Message-ID: <51FA2C81.9040007@redhat.com>
Date: Thu, 01 Aug 2013 11:38:09 +0200
From: Jan Vesely <jvesely@redhat.com>
User-Agent: Mozilla/5.0 (X11; Linux x86_64; rv:17.0) Gecko/20130625 Thunderbird/17.0.7
MIME-Version: 1.0
To: Jens Axboe <axboe@kernel.dk>
CC: linux-kernel@vger.kernel.org, linux-scsi@vger.kernel.org,
        linux-fsdevel@vger.kernel.org,
        Alexander Viro <viro@zeniv.linux.org.uk>,
        fujita.tomonori@lab.ntt.co.jp,
        =?UTF-8?B?S2FpIE3DpGtpc2FyYQ==?= <kai.makisara@kolumbus.fi>,
        James Bottomley <james.bottomley@hansenpartnership.com>
Subject: Re: [PATCH RESEND v2] block: modify __bio_add_page check to accept
 pages that don't start a new segment
References: <51505AC1.60809@redhat.com> <20130325142457.GD5401@kernel.dk> <51506EBA.8060708@redhat.com> <20130325194009.GL5401@kernel.dk>
In-Reply-To: <20130325194009.GL5401@kernel.dk>
Content-Type: text/plain; charset=UTF-8
Content-Transfer-Encoding: 7bit
Sender: linux-kernel-owner@vger.kernel.org
Content-Length: 5377
Lines: 141

On Mon 25 Mar 2013 20:40:09 CET, Jens Axboe wrote:
> On Mon, Mar 25 2013, Jan Vesely wrote:
>>  51506edc5741209311913
>>
>> On Mon 25 Mar 2013 15:24:57 CET, Jens Axboe wrote:
>>> On Mon, Mar 25 2013, Jan Vesely wrote:
>>>> v2: changed a comment
>>>>
>>>> The original behavior was to refuse all pages after the maximum number of
>>>> segments has been reached.

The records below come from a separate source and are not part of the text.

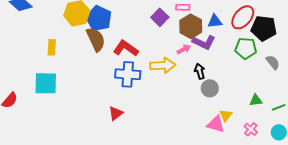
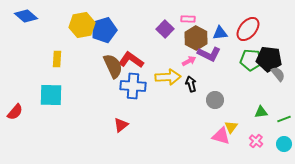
blue pentagon: (99, 18) -> (104, 30), turned 30
black pentagon: (264, 28) -> (269, 59), moved
brown semicircle: (96, 39) -> (113, 66), moved
black arrow: (200, 71) -> (191, 84), moved

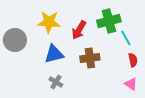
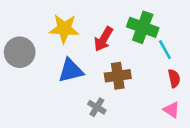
green cross: (109, 21) -> (143, 27), turned 35
gray cross: (56, 82) -> (97, 107), moved

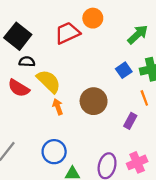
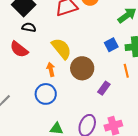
yellow semicircle: (49, 81) -> (61, 49), moved
purple rectangle: (130, 121) -> (104, 88), moved
blue circle: (54, 152) -> (46, 94), moved

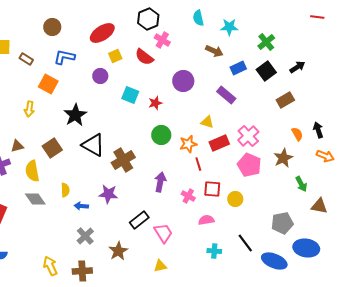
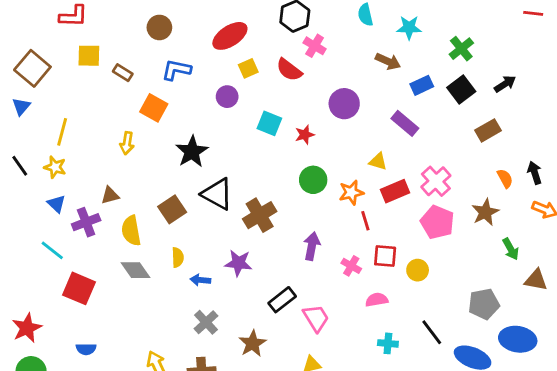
brown square: (52, 148) -> (172, 209), moved

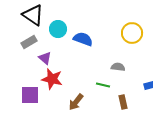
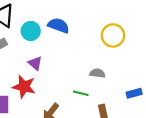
blue semicircle: (83, 39) -> (58, 25), moved
purple triangle: (45, 58) -> (35, 63), moved

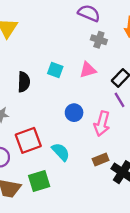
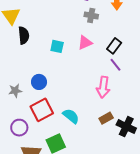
black semicircle: (24, 82) -> (24, 35), moved
blue circle: (74, 113) -> (39, 82), moved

However, some drivers (like st) craft their buffers
>>>> to potentially require exactly max segments and multiple pages in the last
>>>> segment. This patch modifies the check to allow pages that can be merged into
>>>> the last segment.
>>>>
>>>> Fixes EBUSY failures when using large tape block size in high
>>>> memory fragmentation condition.
>>>> This regression was introduced by commit
>>>>  46081b166415acb66d4b3150ecefcd9460bb48a1
>>>>  st: Increase success probability in driver buffer allocation
>>>>
>>>> Signed-off-by: Jan Vesely <jvesely@redhat.com>
>>>>
>>>> CC: Alexander Viro <viro@zeniv.linux.org.uk>
>>>> CC: FUJITA Tomonori <fujita.tomonori@lab.ntt.co.jp>
>>>> CC: Kai Makisara <kai.makisara@kolumbus.fi>
>>>> CC: James Bottomley <james.bottomley@hansenpartnership.com>
>>>> CC: Jens Axboe <axboe@kernel.dk>
>>>> CC: stable@vger.kernel.org
>>>> ---
>>>>  fs/bio.c | 27 +++++++++++++++++----------
>>>>  1 file changed, 17 insertions(+), 10 deletions(-)
>>>>
>>>> diff --git a/fs/bio.c b/fs/bio.c
>>>> index bb5768f..bc6af71 100644
>>>> --- a/fs/bio.c
>>>> +++ b/fs/bio.c
>>>> @@ -500,7 +500,6 @@ static int __bio_add_page(struct request_queue *q, struct bio *bio, struct page
>>>>  			  *page, unsigned int len, unsigned int offset,
>>>>  			  unsigned short max_sectors)
>>>>  {
>>>> -	int retried_segments = 0;
>>>>  	struct bio_vec *bvec;
>>>>
>>>>  	/*
>>>> @@ -551,18 +550,13 @@ static int __bio_add_page(struct request_queue *q, struct bio *bio, struct page
>>>>  		return 0;
>>>>
>>>>  	/*
>>>> -	 * we might lose a segment or two here, but rather that than
>>>> -	 * make this too complex.
>>>> +	 * The first part of the segment count check,
>>>> +	 * reduce segment count if possible
>>>>  	 */
>>>>
>>>> -	while (bio->bi_phys_segments >= queue_max_segments(q)) {
>>>> -
>>>> -		if (retried_segments)
>>>> -			return 0;
>>>> -
>>>> -		retried_segments = 1;
>>>> +	if (bio->bi_phys_segments >= queue_max_segments(q))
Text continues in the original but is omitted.